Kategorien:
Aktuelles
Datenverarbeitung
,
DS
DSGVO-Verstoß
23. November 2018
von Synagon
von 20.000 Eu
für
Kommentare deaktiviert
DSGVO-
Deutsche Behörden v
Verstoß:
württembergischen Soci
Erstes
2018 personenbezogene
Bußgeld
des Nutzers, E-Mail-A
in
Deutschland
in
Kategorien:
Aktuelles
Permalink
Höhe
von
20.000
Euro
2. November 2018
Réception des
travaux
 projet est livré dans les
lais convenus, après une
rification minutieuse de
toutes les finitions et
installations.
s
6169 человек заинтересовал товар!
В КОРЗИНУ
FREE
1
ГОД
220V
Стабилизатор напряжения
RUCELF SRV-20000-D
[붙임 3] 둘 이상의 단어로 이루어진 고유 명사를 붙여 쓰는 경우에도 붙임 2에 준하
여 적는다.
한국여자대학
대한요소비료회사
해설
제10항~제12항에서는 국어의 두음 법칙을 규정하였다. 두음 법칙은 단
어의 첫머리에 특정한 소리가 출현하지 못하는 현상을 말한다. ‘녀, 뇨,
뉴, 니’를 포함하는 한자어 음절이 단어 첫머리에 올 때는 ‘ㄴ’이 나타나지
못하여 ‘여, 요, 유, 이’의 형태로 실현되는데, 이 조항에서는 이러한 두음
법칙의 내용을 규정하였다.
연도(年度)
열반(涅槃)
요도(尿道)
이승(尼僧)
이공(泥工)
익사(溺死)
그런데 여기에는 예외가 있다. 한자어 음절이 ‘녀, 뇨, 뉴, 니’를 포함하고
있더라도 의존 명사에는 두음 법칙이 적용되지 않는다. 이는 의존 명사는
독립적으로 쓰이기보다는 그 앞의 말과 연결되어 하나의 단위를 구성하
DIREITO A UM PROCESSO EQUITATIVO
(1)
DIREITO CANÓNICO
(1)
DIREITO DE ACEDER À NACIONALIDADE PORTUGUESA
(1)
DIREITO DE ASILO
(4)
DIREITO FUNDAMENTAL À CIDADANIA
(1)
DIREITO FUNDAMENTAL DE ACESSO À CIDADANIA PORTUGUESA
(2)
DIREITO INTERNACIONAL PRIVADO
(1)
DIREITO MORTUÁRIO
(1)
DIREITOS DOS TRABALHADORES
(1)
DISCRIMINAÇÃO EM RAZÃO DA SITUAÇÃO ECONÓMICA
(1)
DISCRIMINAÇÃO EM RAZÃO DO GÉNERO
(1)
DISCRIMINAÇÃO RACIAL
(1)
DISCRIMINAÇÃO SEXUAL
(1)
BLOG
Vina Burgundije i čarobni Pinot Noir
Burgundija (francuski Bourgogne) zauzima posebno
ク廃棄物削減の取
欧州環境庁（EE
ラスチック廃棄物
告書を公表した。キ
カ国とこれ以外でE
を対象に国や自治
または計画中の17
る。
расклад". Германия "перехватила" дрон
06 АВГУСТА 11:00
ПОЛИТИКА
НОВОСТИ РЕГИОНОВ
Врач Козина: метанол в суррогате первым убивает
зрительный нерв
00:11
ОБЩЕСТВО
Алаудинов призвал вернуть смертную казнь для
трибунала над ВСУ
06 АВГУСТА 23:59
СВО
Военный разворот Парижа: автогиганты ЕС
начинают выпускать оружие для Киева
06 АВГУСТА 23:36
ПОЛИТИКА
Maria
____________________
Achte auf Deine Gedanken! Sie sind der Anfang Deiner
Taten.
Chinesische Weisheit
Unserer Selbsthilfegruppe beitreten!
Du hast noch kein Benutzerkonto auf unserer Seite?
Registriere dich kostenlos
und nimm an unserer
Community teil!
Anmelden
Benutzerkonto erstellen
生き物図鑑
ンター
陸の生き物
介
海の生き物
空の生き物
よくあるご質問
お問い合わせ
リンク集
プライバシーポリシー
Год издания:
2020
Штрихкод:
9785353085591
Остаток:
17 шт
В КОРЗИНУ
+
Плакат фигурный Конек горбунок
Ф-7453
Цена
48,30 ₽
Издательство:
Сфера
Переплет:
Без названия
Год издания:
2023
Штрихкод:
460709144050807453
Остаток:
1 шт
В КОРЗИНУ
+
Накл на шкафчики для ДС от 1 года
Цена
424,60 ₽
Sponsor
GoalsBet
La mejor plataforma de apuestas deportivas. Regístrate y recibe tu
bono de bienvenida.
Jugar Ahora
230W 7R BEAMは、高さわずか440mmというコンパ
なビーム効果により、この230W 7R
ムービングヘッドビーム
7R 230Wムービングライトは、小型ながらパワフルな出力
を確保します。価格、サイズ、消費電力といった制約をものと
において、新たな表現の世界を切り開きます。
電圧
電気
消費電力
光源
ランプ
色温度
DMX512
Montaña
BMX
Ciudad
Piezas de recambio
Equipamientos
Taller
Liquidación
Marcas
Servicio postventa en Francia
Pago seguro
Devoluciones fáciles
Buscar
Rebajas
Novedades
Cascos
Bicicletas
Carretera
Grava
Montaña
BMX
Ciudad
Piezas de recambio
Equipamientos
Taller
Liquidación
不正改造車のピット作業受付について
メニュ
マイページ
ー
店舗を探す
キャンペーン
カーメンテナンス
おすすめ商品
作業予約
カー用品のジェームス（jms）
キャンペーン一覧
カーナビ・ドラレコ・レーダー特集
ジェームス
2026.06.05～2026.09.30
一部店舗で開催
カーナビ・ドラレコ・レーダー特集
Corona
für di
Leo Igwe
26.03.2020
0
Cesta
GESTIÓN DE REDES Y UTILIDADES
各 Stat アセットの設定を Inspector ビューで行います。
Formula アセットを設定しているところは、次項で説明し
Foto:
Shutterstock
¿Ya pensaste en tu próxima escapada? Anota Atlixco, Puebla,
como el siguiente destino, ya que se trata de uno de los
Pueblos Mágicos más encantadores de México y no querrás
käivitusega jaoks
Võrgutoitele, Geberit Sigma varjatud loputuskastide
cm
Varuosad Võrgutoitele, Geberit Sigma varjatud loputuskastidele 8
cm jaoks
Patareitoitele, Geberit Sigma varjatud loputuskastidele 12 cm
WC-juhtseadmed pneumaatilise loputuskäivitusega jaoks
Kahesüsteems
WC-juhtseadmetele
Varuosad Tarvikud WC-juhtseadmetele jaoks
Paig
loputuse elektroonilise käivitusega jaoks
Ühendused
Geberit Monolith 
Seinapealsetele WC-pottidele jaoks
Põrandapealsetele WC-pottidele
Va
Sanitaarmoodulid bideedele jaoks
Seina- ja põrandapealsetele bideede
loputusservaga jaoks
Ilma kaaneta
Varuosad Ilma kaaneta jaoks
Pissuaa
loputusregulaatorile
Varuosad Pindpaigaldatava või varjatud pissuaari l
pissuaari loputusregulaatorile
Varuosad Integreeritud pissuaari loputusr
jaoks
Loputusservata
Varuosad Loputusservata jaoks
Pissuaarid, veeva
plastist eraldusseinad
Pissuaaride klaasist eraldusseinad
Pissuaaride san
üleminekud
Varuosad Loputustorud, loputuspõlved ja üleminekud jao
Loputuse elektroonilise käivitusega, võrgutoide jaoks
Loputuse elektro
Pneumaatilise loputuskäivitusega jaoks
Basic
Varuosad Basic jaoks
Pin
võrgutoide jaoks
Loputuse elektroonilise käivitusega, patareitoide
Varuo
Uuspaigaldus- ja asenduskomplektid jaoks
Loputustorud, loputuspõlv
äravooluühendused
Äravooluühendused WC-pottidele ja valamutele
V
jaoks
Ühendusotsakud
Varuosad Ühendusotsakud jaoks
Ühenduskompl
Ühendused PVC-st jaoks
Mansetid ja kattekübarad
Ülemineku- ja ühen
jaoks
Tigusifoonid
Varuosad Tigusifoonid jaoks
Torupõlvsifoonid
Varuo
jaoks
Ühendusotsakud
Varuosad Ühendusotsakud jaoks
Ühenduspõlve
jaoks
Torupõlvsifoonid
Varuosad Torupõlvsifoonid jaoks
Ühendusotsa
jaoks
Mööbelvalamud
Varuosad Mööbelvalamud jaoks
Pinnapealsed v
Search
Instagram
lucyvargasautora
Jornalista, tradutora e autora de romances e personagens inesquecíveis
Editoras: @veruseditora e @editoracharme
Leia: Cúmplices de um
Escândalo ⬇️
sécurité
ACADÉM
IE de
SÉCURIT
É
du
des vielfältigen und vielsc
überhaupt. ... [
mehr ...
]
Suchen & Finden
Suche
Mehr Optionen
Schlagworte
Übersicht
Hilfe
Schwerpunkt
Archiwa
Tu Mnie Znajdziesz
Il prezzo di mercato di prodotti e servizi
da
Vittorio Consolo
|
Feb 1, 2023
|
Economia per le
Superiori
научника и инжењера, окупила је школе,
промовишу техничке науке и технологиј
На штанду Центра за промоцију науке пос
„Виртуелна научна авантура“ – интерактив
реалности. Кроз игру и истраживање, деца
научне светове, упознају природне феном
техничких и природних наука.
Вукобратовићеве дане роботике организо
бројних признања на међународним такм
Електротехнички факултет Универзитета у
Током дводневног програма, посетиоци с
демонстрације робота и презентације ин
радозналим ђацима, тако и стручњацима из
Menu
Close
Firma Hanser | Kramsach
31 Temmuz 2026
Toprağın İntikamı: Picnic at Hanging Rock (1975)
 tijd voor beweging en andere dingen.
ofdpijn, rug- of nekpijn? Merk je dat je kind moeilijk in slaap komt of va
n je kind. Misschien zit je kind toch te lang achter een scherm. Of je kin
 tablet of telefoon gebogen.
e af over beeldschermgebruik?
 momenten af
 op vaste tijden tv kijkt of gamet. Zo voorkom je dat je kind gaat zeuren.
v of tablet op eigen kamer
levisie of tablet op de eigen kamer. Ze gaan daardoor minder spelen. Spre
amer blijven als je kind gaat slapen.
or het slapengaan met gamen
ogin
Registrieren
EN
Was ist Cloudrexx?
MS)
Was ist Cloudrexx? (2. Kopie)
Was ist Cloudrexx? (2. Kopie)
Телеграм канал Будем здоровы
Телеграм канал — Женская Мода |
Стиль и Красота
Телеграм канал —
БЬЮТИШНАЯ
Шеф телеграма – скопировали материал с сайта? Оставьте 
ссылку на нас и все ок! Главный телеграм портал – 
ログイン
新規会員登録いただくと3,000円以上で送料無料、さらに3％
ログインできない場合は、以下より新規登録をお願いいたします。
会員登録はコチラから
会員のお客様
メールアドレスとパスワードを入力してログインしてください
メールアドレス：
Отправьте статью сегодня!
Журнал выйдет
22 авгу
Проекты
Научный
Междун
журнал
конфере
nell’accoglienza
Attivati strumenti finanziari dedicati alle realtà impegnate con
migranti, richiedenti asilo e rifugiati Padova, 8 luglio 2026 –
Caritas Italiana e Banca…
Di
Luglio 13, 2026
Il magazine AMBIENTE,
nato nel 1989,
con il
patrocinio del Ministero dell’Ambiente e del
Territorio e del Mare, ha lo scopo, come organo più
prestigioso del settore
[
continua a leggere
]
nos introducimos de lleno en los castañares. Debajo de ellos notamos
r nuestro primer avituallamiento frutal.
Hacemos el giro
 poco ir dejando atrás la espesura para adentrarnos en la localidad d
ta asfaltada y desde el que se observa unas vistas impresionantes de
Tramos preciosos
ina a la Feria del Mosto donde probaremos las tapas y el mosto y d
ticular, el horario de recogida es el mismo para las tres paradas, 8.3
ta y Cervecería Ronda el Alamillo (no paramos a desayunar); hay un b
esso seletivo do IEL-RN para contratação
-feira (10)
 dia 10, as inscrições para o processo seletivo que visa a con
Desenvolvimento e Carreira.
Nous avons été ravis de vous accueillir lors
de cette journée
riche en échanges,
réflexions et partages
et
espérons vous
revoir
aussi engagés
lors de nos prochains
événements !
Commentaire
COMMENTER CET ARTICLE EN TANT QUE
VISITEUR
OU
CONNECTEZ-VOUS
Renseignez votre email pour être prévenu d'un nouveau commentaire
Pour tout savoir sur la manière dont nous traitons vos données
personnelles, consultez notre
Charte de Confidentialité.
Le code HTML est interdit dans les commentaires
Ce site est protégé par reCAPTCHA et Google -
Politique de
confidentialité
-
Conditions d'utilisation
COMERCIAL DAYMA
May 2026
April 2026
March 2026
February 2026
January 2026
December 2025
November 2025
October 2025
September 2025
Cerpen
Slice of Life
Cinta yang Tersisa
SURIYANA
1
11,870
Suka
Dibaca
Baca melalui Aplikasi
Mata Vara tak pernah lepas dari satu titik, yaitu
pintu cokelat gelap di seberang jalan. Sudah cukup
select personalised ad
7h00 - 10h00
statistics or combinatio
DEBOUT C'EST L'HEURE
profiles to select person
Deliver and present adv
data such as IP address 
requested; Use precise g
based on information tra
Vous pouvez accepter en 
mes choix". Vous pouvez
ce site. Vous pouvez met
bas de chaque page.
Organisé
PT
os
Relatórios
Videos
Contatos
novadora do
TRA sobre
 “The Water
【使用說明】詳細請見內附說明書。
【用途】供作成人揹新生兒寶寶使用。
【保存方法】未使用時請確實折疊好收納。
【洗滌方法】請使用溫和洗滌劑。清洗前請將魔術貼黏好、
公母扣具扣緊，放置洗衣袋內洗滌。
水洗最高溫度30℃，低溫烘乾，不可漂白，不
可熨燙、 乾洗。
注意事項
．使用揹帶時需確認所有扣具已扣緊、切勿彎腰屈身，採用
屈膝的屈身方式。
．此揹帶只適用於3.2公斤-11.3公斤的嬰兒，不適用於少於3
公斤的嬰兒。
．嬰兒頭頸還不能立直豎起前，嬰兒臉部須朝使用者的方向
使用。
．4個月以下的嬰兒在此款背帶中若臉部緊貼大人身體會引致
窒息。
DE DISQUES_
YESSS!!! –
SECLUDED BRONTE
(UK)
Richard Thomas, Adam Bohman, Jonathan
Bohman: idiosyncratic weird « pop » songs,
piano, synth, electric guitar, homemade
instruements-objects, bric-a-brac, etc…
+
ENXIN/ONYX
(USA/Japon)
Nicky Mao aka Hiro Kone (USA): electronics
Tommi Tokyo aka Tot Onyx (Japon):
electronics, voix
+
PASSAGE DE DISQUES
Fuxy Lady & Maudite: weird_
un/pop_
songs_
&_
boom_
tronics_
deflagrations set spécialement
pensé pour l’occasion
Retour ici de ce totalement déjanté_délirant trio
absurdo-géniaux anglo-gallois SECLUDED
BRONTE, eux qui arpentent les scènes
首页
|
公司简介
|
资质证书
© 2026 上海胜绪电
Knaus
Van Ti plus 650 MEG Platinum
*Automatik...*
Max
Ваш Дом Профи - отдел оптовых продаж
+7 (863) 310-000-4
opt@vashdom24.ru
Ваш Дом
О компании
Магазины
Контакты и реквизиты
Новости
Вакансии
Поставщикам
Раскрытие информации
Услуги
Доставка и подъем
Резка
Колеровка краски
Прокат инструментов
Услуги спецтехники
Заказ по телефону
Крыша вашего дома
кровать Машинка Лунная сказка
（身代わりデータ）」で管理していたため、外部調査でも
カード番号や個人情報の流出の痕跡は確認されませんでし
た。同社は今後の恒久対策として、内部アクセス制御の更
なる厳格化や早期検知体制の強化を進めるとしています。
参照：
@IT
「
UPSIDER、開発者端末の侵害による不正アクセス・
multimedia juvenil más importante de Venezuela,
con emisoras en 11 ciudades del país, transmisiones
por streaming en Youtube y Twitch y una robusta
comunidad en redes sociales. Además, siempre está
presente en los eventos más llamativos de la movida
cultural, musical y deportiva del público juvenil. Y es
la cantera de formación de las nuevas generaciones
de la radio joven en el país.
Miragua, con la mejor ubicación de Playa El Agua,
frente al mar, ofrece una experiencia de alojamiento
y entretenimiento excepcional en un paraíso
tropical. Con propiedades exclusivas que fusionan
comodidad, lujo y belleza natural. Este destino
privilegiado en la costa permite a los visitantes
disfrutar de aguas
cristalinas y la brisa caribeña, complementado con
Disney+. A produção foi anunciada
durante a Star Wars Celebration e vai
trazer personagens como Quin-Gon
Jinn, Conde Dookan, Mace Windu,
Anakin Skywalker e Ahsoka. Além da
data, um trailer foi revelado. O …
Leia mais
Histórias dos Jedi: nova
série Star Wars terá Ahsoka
★ ★ ★ ★ ★ ★ ★
**Aim of the task:** Tell me how many lines in the data include "select", giving only the number.

**Exercise solution:** 2